What is required: Your copy should run exactly from the line containing "Paramétrer les cookies" to the last line of the entries below, and it should include no pictures.

((

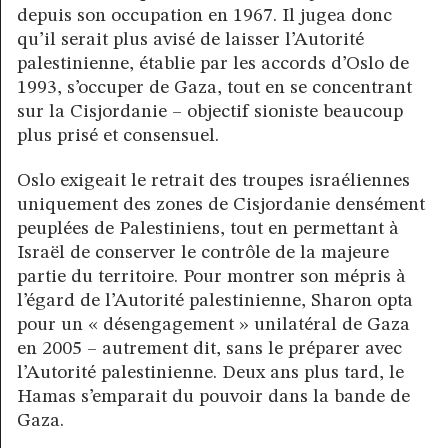
depuis son occupation en 1967. Il jugea donc
qu’il serait plus avisé de laisser l’Autorité
palestinienne, établie par les accords d’Oslo de
1993, s’occuper de Gaza, tout en se concentrant
sur la Cisjordanie – objectif sioniste beaucoup
plus prisé et consensuel.
Oslo exigeait le retrait des troupes israéliennes
uniquement des zones de Cisjordanie densément
peuplées de Palestiniens, tout en permettant à
Israël de conserver le contrôle de la majeure
partie du territoire. Pour montrer son mépris à
l’égard de l’Autorité palestinienne, Sharon opta
pour un « désengagement » unilatéral de Gaza
en 2005 – autrement dit, sans le préparer avec
l’Autorité palestinienne. Deux ans plus tard, le
Hamas s’emparait du pouvoir dans la bande de
Gaza.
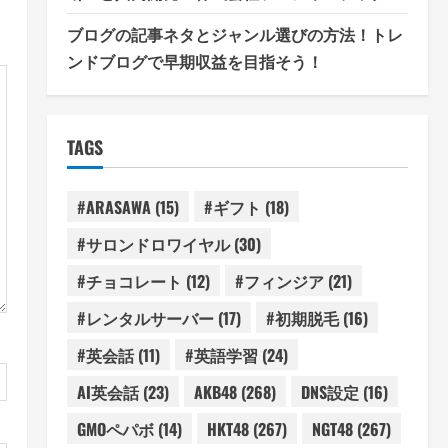
ブログの記事ネタとジャンル選びの方法！トレ
ンドブログで早期収益を目指そう！
TAGS
#ARASAWA
(15)
#ギフト
(18)
#サロンドロワイヤル
(30)
#チョコレート
(12)
#フィンジア
(21)
#レンタルサーバー
(17)
#初期脱毛
(16)
#英会話
(11)
#英語学習
(24)
AI英会話
(23)
AKB48
(268)
DNS設定
(16)
GMOペパボ
(14)
HKT48
(267)
NGT48
(267)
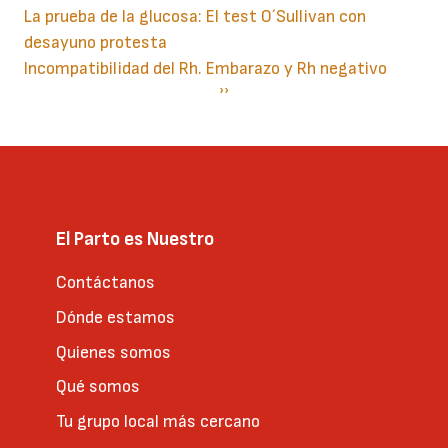
La prueba de la glucosa: El test O´Sullivan con
desayuno protesta
Incompatibilidad del Rh. Embarazo y Rh negativo
Paginación
Siguiente
››
página
El Parto es Nuestro
Contáctanos
Dónde estamos
Quienes somos
Qué somos
Tu grupo local más cercano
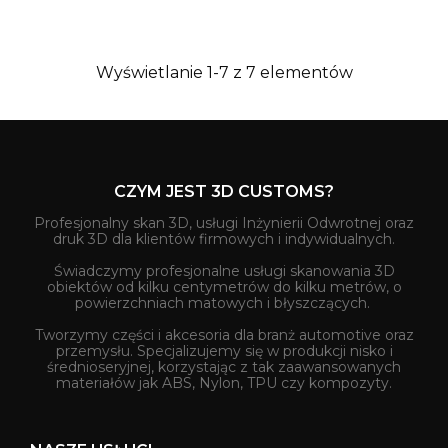
Wyświetlanie 1-7 z 7 elementów
CZYM JEST 3D CUSTOMS?
Profesjonalny skan 3D, usługi Inżynierii Odwrotnej oraz
druk 3D dla klientów firmowych i indywidualnych.
Świadczymy profesjonalne usługi skanowania 3D
obiektów od kilku centymetrów do kilku metrów, o
powierzchniach matowych i błyszczących.
Tworzymy części i akcesoria dla branż automotive oraz
przemysłu. Specjalizujemy się w produkcji nisko i
średnioseryjnej, korzystając z tak zaawansowanych
materiałów jak ABS, Nylon, TPU czy kompozyty.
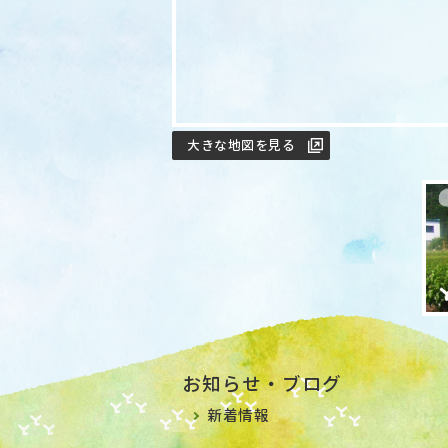
大きな地図を見る
お知らせ・ブログ
新着情報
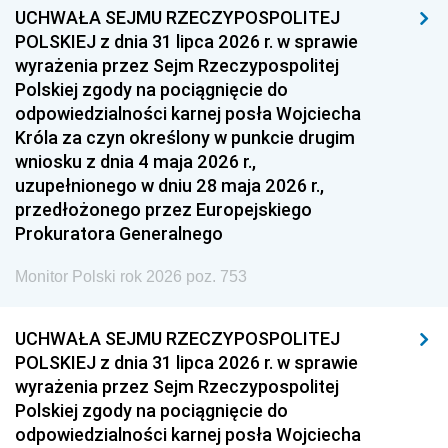
UCHWAŁA SEJMU RZECZYPOSPOLITEJ
POLSKIEJ z dnia 31 lipca 2026 r. w sprawie
wyrażenia przez Sejm Rzeczypospolitej
Polskiej zgody na pociągnięcie do
odpowiedzialności karnej posła Wojciecha
Króla za czyn określony w punkcie drugim
wniosku z dnia 4 maja 2026 r.,
uzupełnionego w dniu 28 maja 2026 r.,
przedłożonego przez Europejskiego
Prokuratora Generalnego
Monitor Polski rok 2026 poz. 753
UCHWAŁA SEJMU RZECZYPOSPOLITEJ
POLSKIEJ z dnia 31 lipca 2026 r. w sprawie
wyrażenia przez Sejm Rzeczypospolitej
Polskiej zgody na pociągnięcie do
odpowiedzialności karnej posła Wojciecha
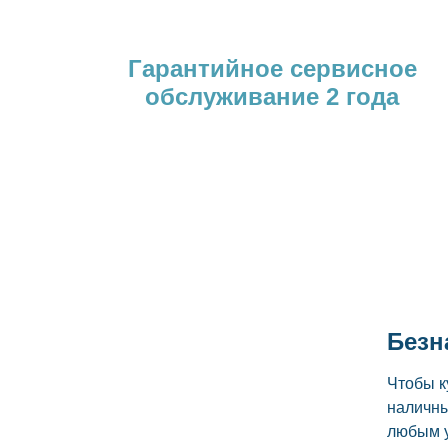
Гарантийное сервисное
обслуживание 2 года
Безн
Чтобы к
наличны
любым 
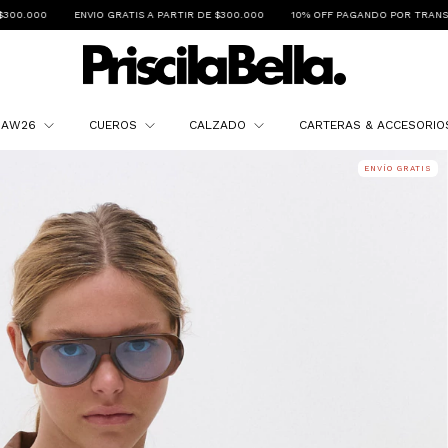
IS A PARTIR DE $300.000
10% OFF PAGANDO POR TRANSFERENCIA
3 CUOTAS S
N AW26
CUEROS
CALZADO
CARTERAS & ACCESORI
ENVÍO GRATIS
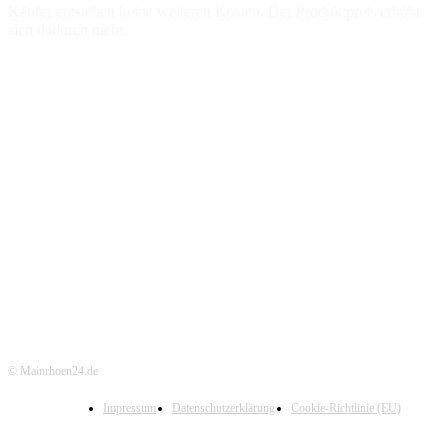
Käufer entstehen keine weiteren Kosten. Der Produktpreis erhöht
sich dadurch nicht.
© Mainrhoen24.de
Impressum
Datenschutzerklärung
Cookie-Richtlinie (EU)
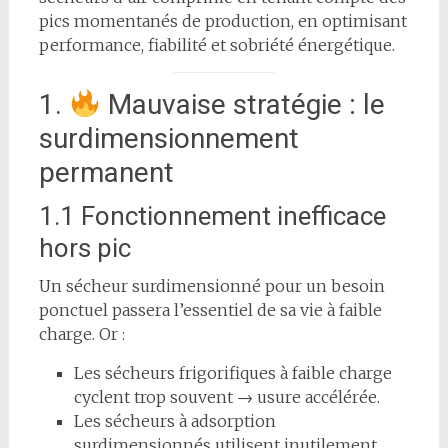
pics momentanés de production, en optimisant
performance, fiabilité et sobriété énergétique.
1.
Mauvaise stratégie : le
surdimensionnement
permanent
1.1 Fonctionnement inefficace
hors pic
Un sécheur surdimensionné pour un besoin
ponctuel passera l’essentiel de sa vie à faible
charge. Or :
Les sécheurs frigorifiques à faible charge
cyclent trop souvent → usure accélérée.
Les sécheurs à adsorption
surdimensionnés utilisent inutilement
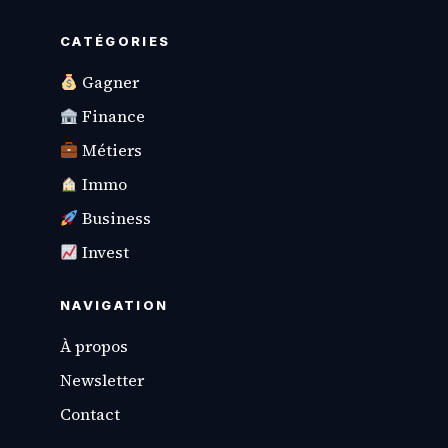
CATÉGORIES
Gagner
Finance
Métiers
Immo
Business
Invest
NAVIGATION
À propos
Newsletter
Contact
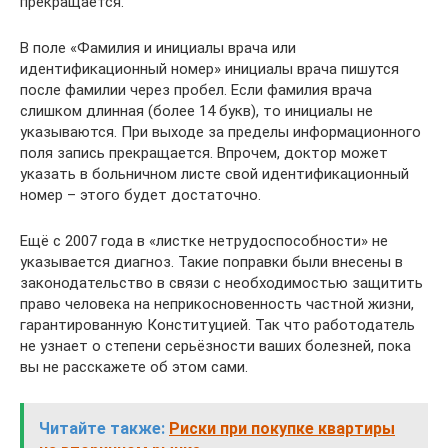
прекращается.
В поле «Фамилия и инициалы врача или
идентификационный номер» инициалы врача пишутся
после фамилии через пробел. Если фамилия врача
слишком длинная (более 14 букв), то инициалы не
указываются. При выходе за пределы информационного
поля запись прекращается. Впрочем, доктор может
указать в больничном листе свой идентификационный
номер – этого будет достаточно.
Ещё с 2007 года в «листке нетрудоспособности» не
указывается диагноз. Такие поправки были внесены в
законодательство в связи с необходимостью защитить
право человека на неприкосновенность частной жизни,
гарантированную Конституцией. Так что работодатель
не узнает о степени серьёзности ваших болезней, пока
вы не расскажете об этом сами.
Читайте также:
Риски при покупке квартиры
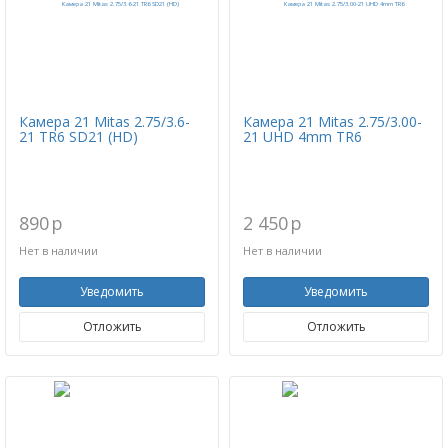
Камера 21 Mitas 2.75/3.6-
Камера 21 Mitas 2.75/3.00-
21 TR6 SD21 (HD)
21 UHD 4mm TR6
890
p
2 450
p
Нет в наличии
Нет в наличии
Уведомить
Уведомить
Отложить
Отложить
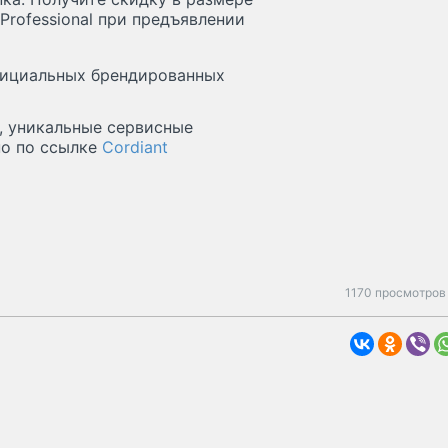
Professional при предъявлении
фициальных брендированных
, уникальные сервисные
но по ссылке
Cordiant
1170 просмотров 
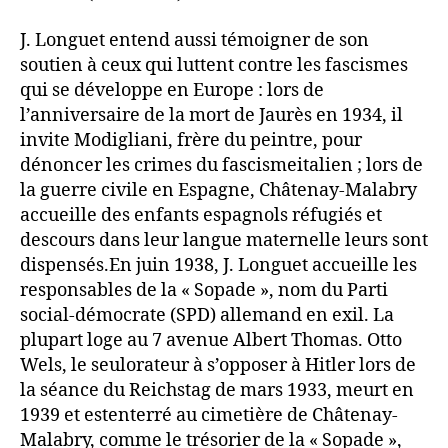
J. Longuet entend aussi témoigner de son
soutien à ceux qui luttent contre les fascismes
qui se développe en Europe : lors de
l’anniversaire de la mort de Jaurès en 1934, il
invite Modigliani, frère du peintre, pour
dénoncer les crimes du fascismeitalien ; lors de
la guerre civile en Espagne, Châtenay-Malabry
accueille des enfants espagnols réfugiés et
descours dans leur langue maternelle leurs sont
dispensés.En juin 1938, J. Longuet accueille les
responsables de la « Sopade », nom du Parti
social-démocrate (SPD) allemand en exil. La
plupart loge au 7 avenue Albert Thomas. Otto
Wels, le seulorateur à s’opposer à Hitler lors de
la séance du Reichstag de mars 1933, meurt en
1939 et estenterré au cimetière de Châtenay-
Malabry, comme le trésorier de la « Sopade »,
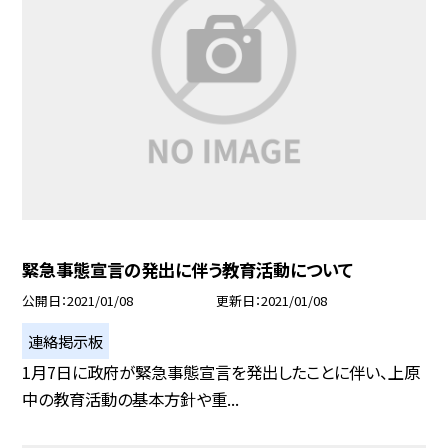
緊急事態宣言の発出に伴う教育活動について
公開日
2021/01/08
更新日
2021/01/08
連絡掲示板
1月7日に政府が緊急事態宣言を発出したことに伴い、上原
中の教育活動の基本方針や重...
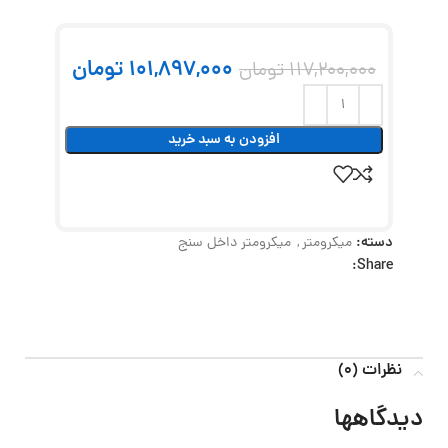
101,897,000
تومان
117,200,000
تومان
افزودن به سبد خرید
دسته:
میکرومتر
,
میکرومتر داخل سنج
Share:
نظرات (0)
دیدگاهها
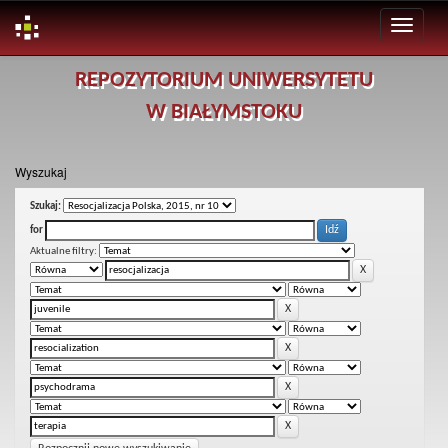
Skip
REPOZYTORIUM UNIWERSYTETU
navigation
W BIAŁYMSTOKU
Wyszukaj
Szukaj:
for
Aktualne filtry:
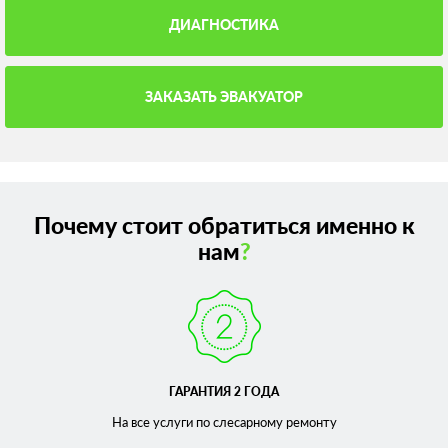
ДИАГНОСТИКА
ЗАКАЗАТЬ ЭВАКУАТОР
Почему стоит обратиться именно к
нам
?
ГАРАНТИЯ 2 ГОДА
На все услуги по слесарному
ремонту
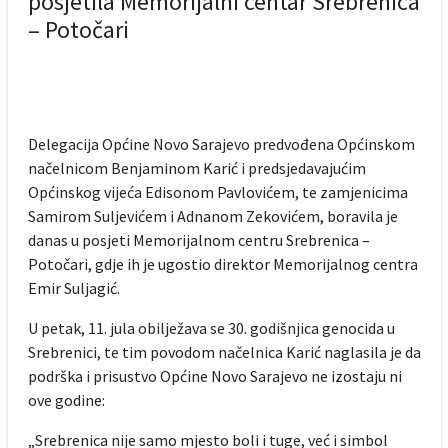
posjetila Memorijalni centar Srebrenica
– Potočari
Delegacija Općine Novo Sarajevo predvođena Općinskom
načelnicom Benjaminom Karić i predsjedavajućim
Općinskog vijeća Edisonom Pavlovićem, te zamjenicima
Samirom Suljevićem i Adnanom Zekovićem, boravila je
danas u posjeti Memorijalnom centru Srebrenica –
Potočari, gdje ih je ugostio direktor Memorijalnog centra
Emir Suljagić.
U petak, 11. jula obilježava se 30. godišnjica genocida u
Srebrenici, te tim povodom načelnica Karić naglasila je da
podrška i prisustvo Općine Novo Sarajevo ne izostaju ni
ove godine:
„Srebrenica nije samo mjesto boli i tuge, već i simbol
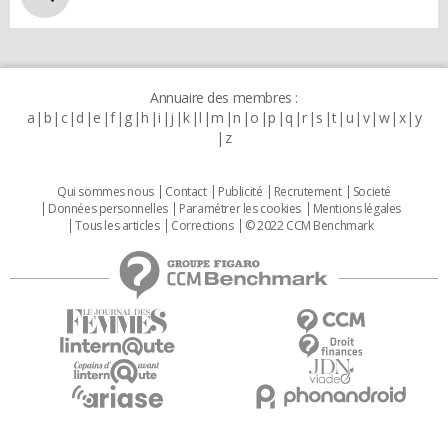
Annuaire des membres :
a
b
c
d
e
f
g
h
i
j
k
l
m
n
o
p
q
r
s
t
u
v
w
x
y
z
Qui sommes nous
Contact
Publicité
Recrutement
Societé
Données personnelles
Paramétrer les cookies
Mentions légales
Tous les articles
Corrections
© 2022 CCM Benchmark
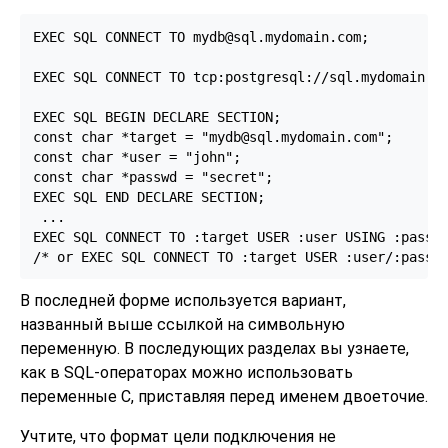
EXEC SQL CONNECT TO mydb@sql.mydomain.com;

EXEC SQL CONNECT TO tcp:postgresql://sql.mydomain.co
EXEC SQL BEGIN DECLARE SECTION;

const char *target = "mydb@sql.mydomain.com";

const char *user = "john";

const char *passwd = "secret";

EXEC SQL END DECLARE SECTION;

 ...

EXEC SQL CONNECT TO :target USER :user USING :passwd
/* or EXEC SQL CONNECT TO :target USER :user/:passw
В последней форме используется вариант,
названный выше ссылкой на символьную
переменную. В последующих разделах вы узнаете,
как в SQL-операторах можно использовать
переменные C, приставляя перед именем двоеточие.
Учтите, что формат цели подключения не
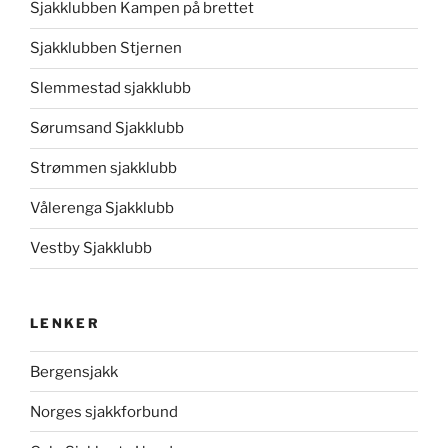
Sjakklubben Kampen på brettet
Sjakklubben Stjernen
Slemmestad sjakklubb
Sørumsand Sjakklubb
Strømmen sjakklubb
Vålerenga Sjakklubb
Vestby Sjakklubb
LENKER
Bergensjakk
Norges sjakkforbund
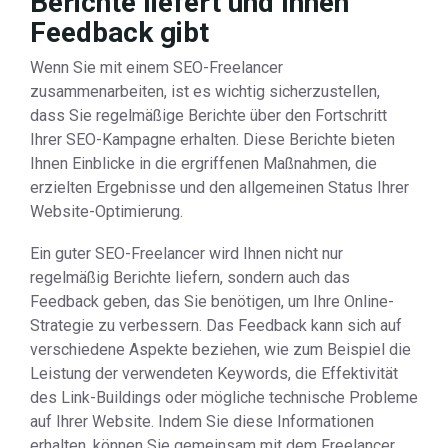
Berichte liefert und Ihnen
Feedback gibt
Wenn Sie mit einem SEO-Freelancer
zusammenarbeiten, ist es wichtig sicherzustellen,
dass Sie regelmäßige Berichte über den Fortschritt
Ihrer SEO-Kampagne erhalten. Diese Berichte bieten
Ihnen Einblicke in die ergriffenen Maßnahmen, die
erzielten Ergebnisse und den allgemeinen Status Ihrer
Website-Optimierung.
Ein guter SEO-Freelancer wird Ihnen nicht nur
regelmäßig Berichte liefern, sondern auch das
Feedback geben, das Sie benötigen, um Ihre Online-
Strategie zu verbessern. Das Feedback kann sich auf
verschiedene Aspekte beziehen, wie zum Beispiel die
Leistung der verwendeten Keywords, die Effektivität
des Link-Buildings oder mögliche technische Probleme
auf Ihrer Website. Indem Sie diese Informationen
erhalten, können Sie gemeinsam mit dem Freelancer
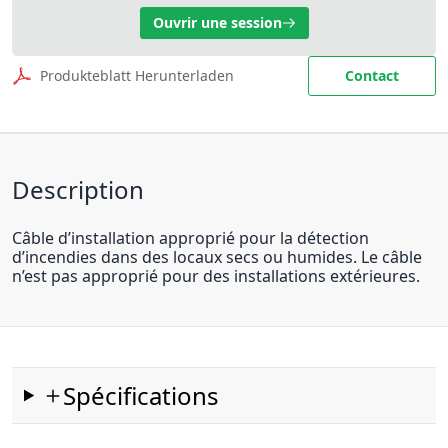
Ouvrir une session
Produkteblatt Herunterladen
Contact
Description
Câble d’installation approprié pour la détection
d’incendies dans des locaux secs ou humides. Le câble
n’est pas approprié pour des installations extérieures.
Spécifications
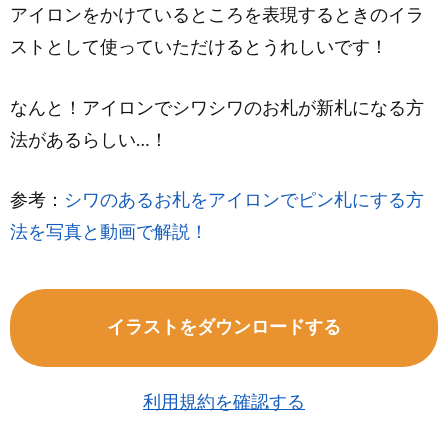
アイロンをかけているところを表現するときのイラ
ストとして使っていただけるとうれしいです！
なんと！アイロンでシワシワのお札が新札になる方
法があるらしい…！
参考：
シワのあるお札をアイロンでピン札にする方
法を写真と動画で解説！
イラストをダウンロードする
利用規約を確認する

))

Reply:
Paramétrer les cookies
Mentions légales
Tous les articles
Corrections
© 2022 CCM Benchmark
EXEC SQL CONNECT TO mydb@sql.mydomain.com;

EXEC SQL CONNECT TO tcp:postgresql://sql.mydomain.co
EXEC SQL BEGIN DECLARE SECTION;

const char *target = "mydb@sql.mydomain.com";

const char *user = "john";

const char *passwd = "secret";

EXEC SQL END DECLARE SECTION;

 ...

EXEC SQL CONNECT TO :target USER :user USING :passwd
/* or EXEC SQL CONNECT TO :target USER :user/:passw
В последней форме используется вариант,
названный выше ссылкой на символьную
переменную. В последующих разделах вы узнаете,
как в SQL-операторах можно использовать
переменные C, приставляя перед именем двоеточие.
Учтите, что формат цели подключения не
Sjakklubben Kampen på brettet
Sjakklubben Stjernen
Slemmestad sjakklubb
Sørumsand Sjakklubb
Strømmen sjakklubb
Vålerenga Sjakklubb
Vestby Sjakklubb
LENKER
Bergensjakk
Norges sjakkforbund
Berichte liefert und Ihnen
Feedback gibt
Wenn Sie mit einem SEO-Freelancer
zusammenarbeiten, ist es wichtig sicherzustellen,
dass Sie regelmäßige Berichte über den Fortschritt
Ihrer SEO-Kampagne erhalten. Diese Berichte bieten
Ihnen Einblicke in die ergriffenen Maßnahmen, die
erzielten Ergebnisse und den allgemeinen Status Ihrer
Website-Optimierung.
Ein guter SEO-Freelancer wird Ihnen nicht nur
regelmäßig Berichte liefern, sondern auch das
Feedback geben, das Sie benötigen, um Ihre Online-
Strategie zu verbessern. Das Feedback kann sich auf
verschiedene Aspekte beziehen, wie zum Beispiel die
Leistung der verwendeten Keywords, die Effektivität
des Link-Buildings oder mögliche technische Probleme
auf Ihrer Website. Indem Sie diese Informationen
erhalten, können Sie gemeinsam mit dem Freelancer
Ouvrir une session
Produkteblatt Herunterladen
Contact
Description
Câble d’installation approprié pour la détection
d’incendies dans des locaux secs ou humides. Le câble
n’est pas approprié pour des installations extérieures.
Spécifications
アイロンをかけているところを表現するときのイラ
ストとして使っていただけるとうれしいです！
なんと！アイロンでシワシワのお札が新札になる方
法があるらしい…！
参考：
シワのあるお札をアイロンでピン札にする方
法を写真と動画で解説！
イラストをダウンロードする
利用規約を確認する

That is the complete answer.